# Problem mit Monitor



## eternitysoft (16. Mai 2006)

Hi also erstmal sorry wenn es die Frage schon mal gab.

Bin Neuling in Linux und habe mir gerade Suse Linux 9.2 Installiert jetzt passiert nach dem laden der Module und Geräten folgendes:

Mein Monitor zeigt mir kurz an Ungültige Frequenz und dann schaltet er sich ab.

Das gleiche Passiert wenn ich Sax2 starten will kann mir da mal jemand helfen wie und wo ich das umstellen kann mit dem Monitoreinstellungen ?

(wie gesagt grafische Oberfläsche von Sax2 geht auch nicht)
mfg
et


----------



## Sinac (16. Mai 2006)

Kannst du denn auf die Konsole umschalten?

Und BITTE: Achte auf korrekte Rechtschreibung!


----------



## eternitysoft (16. Mai 2006)

Sry war schnell geschrieben.

Also ich kann Linux als Failsafe starten und mich als Root einloggen, das geht soweit alles.

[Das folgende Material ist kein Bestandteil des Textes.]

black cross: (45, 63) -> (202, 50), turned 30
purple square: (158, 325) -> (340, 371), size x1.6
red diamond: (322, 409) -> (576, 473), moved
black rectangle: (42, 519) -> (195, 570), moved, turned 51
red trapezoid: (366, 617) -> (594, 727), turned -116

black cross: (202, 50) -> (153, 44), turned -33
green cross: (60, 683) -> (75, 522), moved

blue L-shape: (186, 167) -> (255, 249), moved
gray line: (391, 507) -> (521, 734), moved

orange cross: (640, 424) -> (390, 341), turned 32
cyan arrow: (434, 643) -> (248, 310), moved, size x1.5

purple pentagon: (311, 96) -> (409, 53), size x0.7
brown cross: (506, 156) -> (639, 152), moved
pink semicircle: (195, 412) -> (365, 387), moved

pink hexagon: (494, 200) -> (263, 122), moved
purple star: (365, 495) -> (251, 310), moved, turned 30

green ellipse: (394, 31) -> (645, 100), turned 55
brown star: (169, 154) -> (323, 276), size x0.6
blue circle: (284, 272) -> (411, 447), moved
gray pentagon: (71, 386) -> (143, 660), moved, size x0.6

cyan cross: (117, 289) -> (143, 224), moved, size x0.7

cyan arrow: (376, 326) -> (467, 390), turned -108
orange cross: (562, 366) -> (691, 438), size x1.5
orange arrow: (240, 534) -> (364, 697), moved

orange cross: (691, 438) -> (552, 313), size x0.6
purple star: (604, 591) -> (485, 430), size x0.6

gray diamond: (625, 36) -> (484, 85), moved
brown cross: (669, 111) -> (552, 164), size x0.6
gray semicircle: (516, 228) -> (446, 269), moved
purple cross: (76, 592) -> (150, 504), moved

Aber wie gesagt wenn ich dann mit sax2, Sax2 starten will kommt wieder der Fehler mit der ungültigen Frequenz.


----------



## Sinac (16. Mai 2006)

Hast du mal in die Konfiguration vom X-Server reingeschaut ob da alles ok ist?


----------



## eternitysoft (16. Mai 2006)

Wenn du mir mal sagen könntest wie ich an die Config rankommen bzw mir sie anschauen kann wäre das sehr nett. (hab momentan noch nicht so ein großen Plan davon )


----------